Disable AutoRun / AutoPlay in Windows Vista

To disable AutoPlay, otherwise known as Auto Insert Notification, on Windows Vista...

Method 1

1. Go to Control Panel > Hardware and Sound > Play CDs or other media automatically
2. At the top, uncheck "Use Autoplay for all media and devices"
3. Click the Save button

Method 2

1. Open a Command Prompt
   1. Click the Start button followed by selecting "Run".
   2. Type cmd then click OK or press the enter key.
2. Type "gpedit.msc" and press the enter key
   • If you are prompted for an administrator password or for confirmation, type the password, or click Allow.
3. Click and expand "Computer Configuration", followed by "Administrative Templates", followed by "System".
4. Double click "Turn autoplay off"
5. Select "Enable"
6. Change "Turn off Autoplay on:" to All drives
7. Clicking "OK" to save.

Disable AutoRun / AutoPlay in Windows 7

To disable AutoRun / AutoPlay / Auto Insert Notification in Windows 7...

1. Go to Control Panel > Hardware and Sound > AutoPlay
2. At the top, uncheck "Use Autoplay for all devices"
3. Click Save

References

Security Now!, Episode #193

• Conficker: Steve and Leo discuss the week's security news; then they closely examine the detailed operation and evolution of "Conficker," the most technically sophisticated worm the Internet has ever encountered.

Virus alert about the Win32/Conficker worm

• Win32/Conficker has multiple propagation methods. These include the following:
  • Exploitation of the vulnerability that is patched by security update 958644 (MS08-067)
  • The use of network shares
  • The use of AutoPlay functionality

How to disable the Autorun functionality in Windows

• The updates that this article describes fix a problem with the disable Autorun feature. Without these updates, Autorun for a network drive cannot be disabled. Also, the shortcut menu and double-click functionality of Autorun were not disabled even if the steps that were previously provided were followed. This problem is fixed by the updates described in this article.

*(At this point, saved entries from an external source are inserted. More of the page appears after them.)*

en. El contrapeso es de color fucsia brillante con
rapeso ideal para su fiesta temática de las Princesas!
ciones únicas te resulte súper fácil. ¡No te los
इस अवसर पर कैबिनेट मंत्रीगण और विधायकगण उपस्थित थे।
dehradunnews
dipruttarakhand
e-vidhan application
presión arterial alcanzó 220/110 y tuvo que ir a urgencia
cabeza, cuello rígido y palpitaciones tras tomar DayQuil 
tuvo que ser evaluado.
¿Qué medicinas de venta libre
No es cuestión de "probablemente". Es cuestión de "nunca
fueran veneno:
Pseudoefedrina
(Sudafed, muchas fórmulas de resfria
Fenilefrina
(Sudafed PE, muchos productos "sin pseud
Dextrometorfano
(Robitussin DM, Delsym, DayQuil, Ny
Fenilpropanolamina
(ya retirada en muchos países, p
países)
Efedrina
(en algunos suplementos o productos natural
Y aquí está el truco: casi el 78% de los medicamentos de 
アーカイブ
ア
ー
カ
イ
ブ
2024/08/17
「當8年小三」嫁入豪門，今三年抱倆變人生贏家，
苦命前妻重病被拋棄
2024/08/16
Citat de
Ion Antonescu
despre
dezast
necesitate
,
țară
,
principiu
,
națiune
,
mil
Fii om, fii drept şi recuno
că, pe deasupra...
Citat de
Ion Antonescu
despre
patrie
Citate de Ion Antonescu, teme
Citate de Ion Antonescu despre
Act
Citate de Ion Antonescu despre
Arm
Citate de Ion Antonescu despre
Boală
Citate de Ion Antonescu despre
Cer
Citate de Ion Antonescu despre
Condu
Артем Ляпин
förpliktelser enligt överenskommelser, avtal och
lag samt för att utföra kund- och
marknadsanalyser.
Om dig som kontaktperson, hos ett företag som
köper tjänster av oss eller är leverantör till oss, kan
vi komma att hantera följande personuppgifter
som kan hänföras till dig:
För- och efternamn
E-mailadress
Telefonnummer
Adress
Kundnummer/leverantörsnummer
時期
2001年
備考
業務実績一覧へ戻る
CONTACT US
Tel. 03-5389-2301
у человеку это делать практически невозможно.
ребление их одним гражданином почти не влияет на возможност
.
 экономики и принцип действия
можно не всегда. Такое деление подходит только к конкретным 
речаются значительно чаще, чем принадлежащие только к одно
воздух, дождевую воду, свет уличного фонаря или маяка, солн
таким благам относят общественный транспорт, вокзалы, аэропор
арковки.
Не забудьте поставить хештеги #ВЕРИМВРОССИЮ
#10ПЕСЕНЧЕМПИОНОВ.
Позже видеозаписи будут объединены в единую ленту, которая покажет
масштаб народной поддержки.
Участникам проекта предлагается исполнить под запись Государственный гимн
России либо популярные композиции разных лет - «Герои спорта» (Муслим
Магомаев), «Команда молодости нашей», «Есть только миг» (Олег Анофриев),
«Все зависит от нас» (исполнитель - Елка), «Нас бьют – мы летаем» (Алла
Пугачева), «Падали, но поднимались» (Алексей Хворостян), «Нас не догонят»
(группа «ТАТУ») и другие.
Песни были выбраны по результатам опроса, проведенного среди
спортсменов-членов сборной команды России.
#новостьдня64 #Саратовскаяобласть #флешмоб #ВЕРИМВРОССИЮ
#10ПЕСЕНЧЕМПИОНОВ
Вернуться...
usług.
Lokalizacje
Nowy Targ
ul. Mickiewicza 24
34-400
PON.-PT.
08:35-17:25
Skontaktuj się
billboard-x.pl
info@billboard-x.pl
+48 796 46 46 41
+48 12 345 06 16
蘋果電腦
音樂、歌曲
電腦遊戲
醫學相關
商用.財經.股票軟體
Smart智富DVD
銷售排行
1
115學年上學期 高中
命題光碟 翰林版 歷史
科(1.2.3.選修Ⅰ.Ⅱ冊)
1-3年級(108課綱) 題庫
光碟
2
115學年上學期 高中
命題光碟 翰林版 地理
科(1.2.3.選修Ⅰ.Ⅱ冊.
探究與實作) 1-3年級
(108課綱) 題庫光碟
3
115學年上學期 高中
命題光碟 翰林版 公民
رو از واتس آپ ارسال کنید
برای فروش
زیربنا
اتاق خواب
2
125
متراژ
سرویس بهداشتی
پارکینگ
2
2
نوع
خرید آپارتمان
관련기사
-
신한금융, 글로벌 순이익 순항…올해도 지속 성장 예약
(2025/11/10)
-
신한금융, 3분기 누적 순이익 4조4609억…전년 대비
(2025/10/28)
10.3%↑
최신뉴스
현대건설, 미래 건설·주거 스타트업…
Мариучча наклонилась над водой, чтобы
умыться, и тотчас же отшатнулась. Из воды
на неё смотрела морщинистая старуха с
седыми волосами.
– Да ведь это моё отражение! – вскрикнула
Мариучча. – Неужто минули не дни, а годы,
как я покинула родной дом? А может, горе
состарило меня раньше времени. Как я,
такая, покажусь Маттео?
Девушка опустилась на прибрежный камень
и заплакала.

Update to the AutoPlay functionality in Windows

• This update changes the AutoRun functionality in Windows XP, Windows Server 2003, Windows Vista, and Windows Server 2008.
• This update disables AutoRun entries in AutoPlay, and displays only entries that are populated from CD and DVD drives. Effectively, this prevents AutoPlay from working with USB media.

Protecting your Flash and Removable Disks

• Steps to create non-writable folders/directories with names that are commonly used to transport viruses on your drive.
• Also see: Protect your Flash and Removable Drive - Alternate Instructions

How to Maximize the Malware Protection of Your Removable Drives

• Steps to use NTFS file permissions to restrict changes that may protect AUTORUN.INF

Commands

• attrib autorun.inf /s /d –a +s +r +h
• cacls autorun.inf /c /d administrators
• Files and directories to protect: autorun.inf, recycle, recycler, recycled, setup

How Flash Drives and Social Engineering can Compromise Networks

• The technique of island hopping—penetrating a network through a weak link and then hopping around systems within that network—has been around for years. But it continues to take on new dimensions. In today's security-conscious IT environments, people are often the weakest link, and malicious users are finding ways to use this to their advantage (think phishing and other forms of social engineering). This combination of carbon and silicon can prove fatal to your network.